I think for generic types, I'll say that Box[Gum] is a subtype of Container[Candy] if Box is a subtype of Container and Gum is a subtype of Candy. This is extremely up for grabs; it can wreak havoc on collections, but that's because they're mutable. Effes has a much stricter set of restrictions on mutability, which I think eliminate the problem.

Function resolution

In a nutshell: functions are bound to an object according to the most specific type information known about it at compile time. (That last bit is important!) For each function f, find the most specific subtype that defines f, and bind that version of f to that object.
-- Define some types
data Animal; Ascii; Cat; Dog
Dog is Animal
Cat is Animal

-- Define some methods
speak(a:Animal) : String = "Zzzz" -- all animals sleep
speak(c:Cat) : String = "Purr"
speak(c:Ascii Cat) : String = ">^-^<"

-- Invoke them
speak(Cat) -- Purr
speak(Dog) -- Zzzz
speak(Ascii Cat) -- >^-^< 
peak(Dog Cat) -- compile-time error
speak(Ascii Animal Cat) -- >^-^<
The first three of the function invocations should be pretty straightforward.
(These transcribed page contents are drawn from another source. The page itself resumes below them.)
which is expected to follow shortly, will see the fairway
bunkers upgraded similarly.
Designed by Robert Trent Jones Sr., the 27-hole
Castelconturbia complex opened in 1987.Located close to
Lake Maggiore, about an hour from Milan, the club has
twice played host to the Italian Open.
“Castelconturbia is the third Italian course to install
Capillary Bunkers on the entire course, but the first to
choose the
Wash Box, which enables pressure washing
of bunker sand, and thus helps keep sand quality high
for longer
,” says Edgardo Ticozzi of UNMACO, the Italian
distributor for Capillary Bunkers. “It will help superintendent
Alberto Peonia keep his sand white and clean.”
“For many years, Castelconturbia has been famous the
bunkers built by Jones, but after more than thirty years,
The fourth case is a compile-time error because Dog Cat is "equally subtype-y" to both Dog and Cat, so the compiler doesn't know which method to use. (Maybe I'll provide some overriding behavior in the future, but for now I'm just going to disallow it altogether.) The last one is an edge case — hey, every language has to have 'em! The reason is that type conjunctions are commutative and associative: (A B) C is the same as B (C A). So, even though Ascii Animal Cat doesn't look like anything meaningful, it can also be expressed as (Ascii Cat) Animal, which is a subtype of both Ascii Cat and Animal (as well as of Ascii and Cat, but that's not important for this example). Since Ascii Cat is itself a subtype of Animal, it is the most specific subtype and thus supplies the function. One last thing, which is the bit about binding at compile time. Let's tweak the menagerie a bit:
data Ascii; Hungry; Cat

speak(c:Ascii Cat) : String = ">^-^<"
speak(c:Hungry Cat) : String = "Meow!!" -- at 5am...
speak(c:Hungry Ascii Cat) : "4d 65 6f 77 21 2`"
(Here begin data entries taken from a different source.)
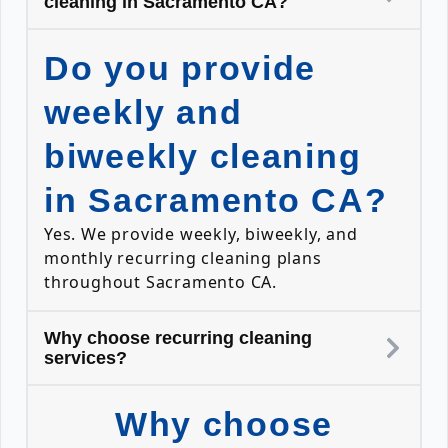
cleaning in Sacramento CA?
Do you provide
weekly and
biweekly cleaning
in Sacramento CA?
Yes. We provide weekly, biweekly, and
monthly recurring cleaning plans
throughout Sacramento CA.
Why choose recurring cleaning
services?
Why choose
getKitty() : Cat = Ascii Cat
c1 = getKitty() c2 = Hungry c1
In this example, c1 has a compile-time type of Cat and a runtime type of Ascii Cat. However, where the object was created (namely, the only expression in the body of getKitty), it had a compile-time type of Ascii Cat, so speak(c1) is bound to speak(c:Ascii Cat) and would result in ">^-^<". The last line is where things get potentially unfamiliar. Even though c1 has a runtime type of Ascii Cat, it has a compile-time type of just Cat, so Hungry c1 has a compile-time type of Hungry Cat, not Hungry Ascii Cat. This means speak(c2) would result in "Meow!!".

This feels a bit weird at first blush: it's a blend of polymorphism and... something that feels un-polymorphic. I may change my mind, but the reason I like it is that you can know, easily and deterministically, how functions will be bound just by looking at where an object is created. That is, you don't have to reason about where the object came from and what its runtime type might be; you just look at what it is, and there you go.

The basic rule is that you can't know exactly how an object will behave unless you create it.